Kata kunci :Trainer Water Supply Pump, SCADA, Media Pembelajaran

Mutu pendidikan dapat mempengaruhi kualitas dari peserta didik yang dihasilkan. Pentingnya untuk meningkatan mutu pendidikan sehingga peserta didik yang dihasilkan meningkat pula. Menurut asyhar salah satu cara untuk meningkatkan mutu pendidikan adalah dengan penggunaan media pembelajaran.

Mata pelajaran Instrumentasi dan Kontrol Pembangkit yang memuat pengoperasian SCADA pada Pembangkit Listrik bertujuan untuk melatih peserta didik merancang dan mengoperasiakan sistem SCADA yang ada di Pembangkit Listrik. Salah satu pengoperasian SCADA di Pembangkit Listrik pada WTP (Water Treatment Plant) yaitu pada Water Supply Pump untuk mengontrol pompa air.

Media pembelajaran SCADA yang dikemas dalam prototype trainer Water Supply Pump Berbasis Supervisory Control And Data Acquisition untuk mendukung pembelajaran SCADA. Bertujuan untuk lebih memahamkan cara mendesain sistem SCADA, membuat program SCADA, mengkomunikasikan, dan mengoperasikannya.

Model pengembangan yang digunakan adalah model pengembangan Sugiyono. Tahapan-tahapan dari model pengembangan Sugiyono adalah: (a) potensi dan masalah, (b) pengumpulan data, (c) desain produk, (d) validasi desain, (e) revisi desain, (f) uji coba produk, (g) revisi produk, (h) uji coba pemakaian, (i) revisi produk, dan (j) produksi masal.

Hasil penelitian dan pengembangan menunjukkan bahwa tingkat kelayakan trainer kontrol water supply pump memiliki presentase sebesar 91,9% dari 3 (tiga) validator ahli yang artinya produk layak digunakan dengan sedikit revisi, 83,72% dari uji coba kelompok kecil oleh 10 (sepuluh) siswa kelas X PBB yang artinya produk layak digunakan tanpa revisi, 90,53% dari uji coba kelompok besar oleh 30 (tiga puluh) siswa kelas X PBA yang artinya produk sangat layak digunakan tanpa ada revisi.

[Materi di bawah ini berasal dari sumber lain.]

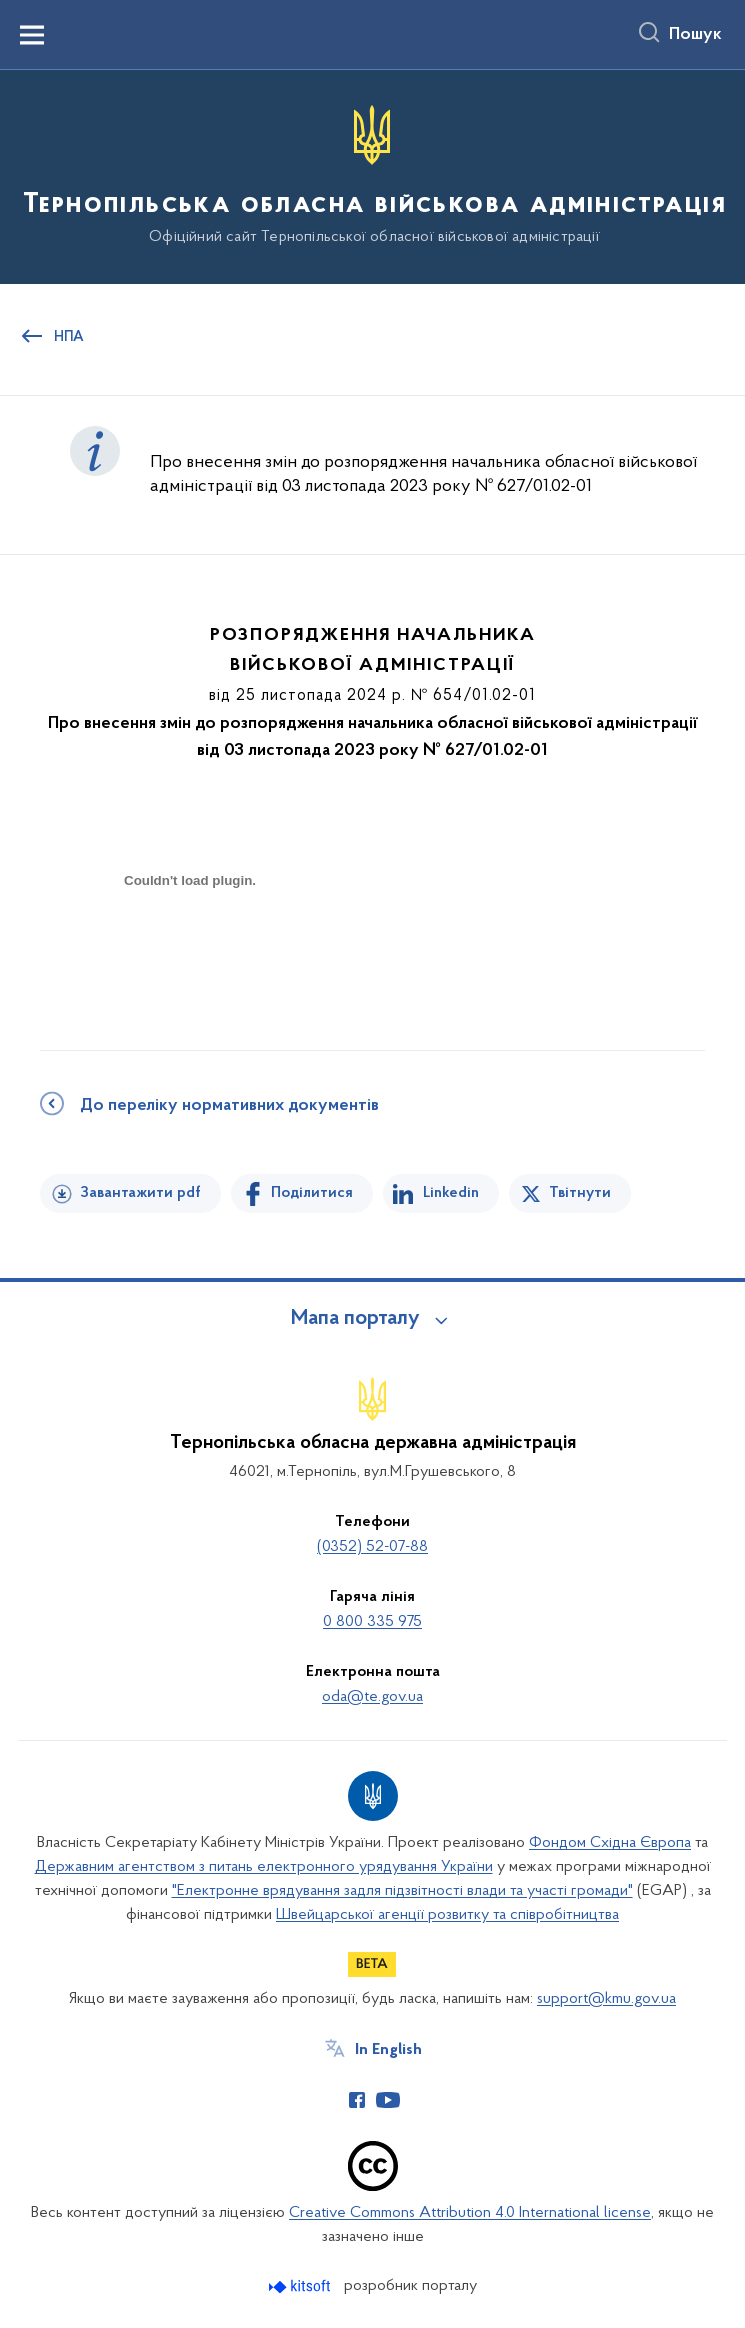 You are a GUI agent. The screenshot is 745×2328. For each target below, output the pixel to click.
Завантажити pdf (140, 1193)
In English (388, 2050)
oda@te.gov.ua (372, 1697)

Kesimpulan dari penelitian dan pengembangan ini adalah produk layak digunakan dalam proses pembelajaran. Produk dapat membantu kegiatan pembelajaran praktukum sehingga siswa kelas X Jurusan Pembangkit Tenaga Listrik lebih memahami pengoperasian scada pada unit pembangkit listrik.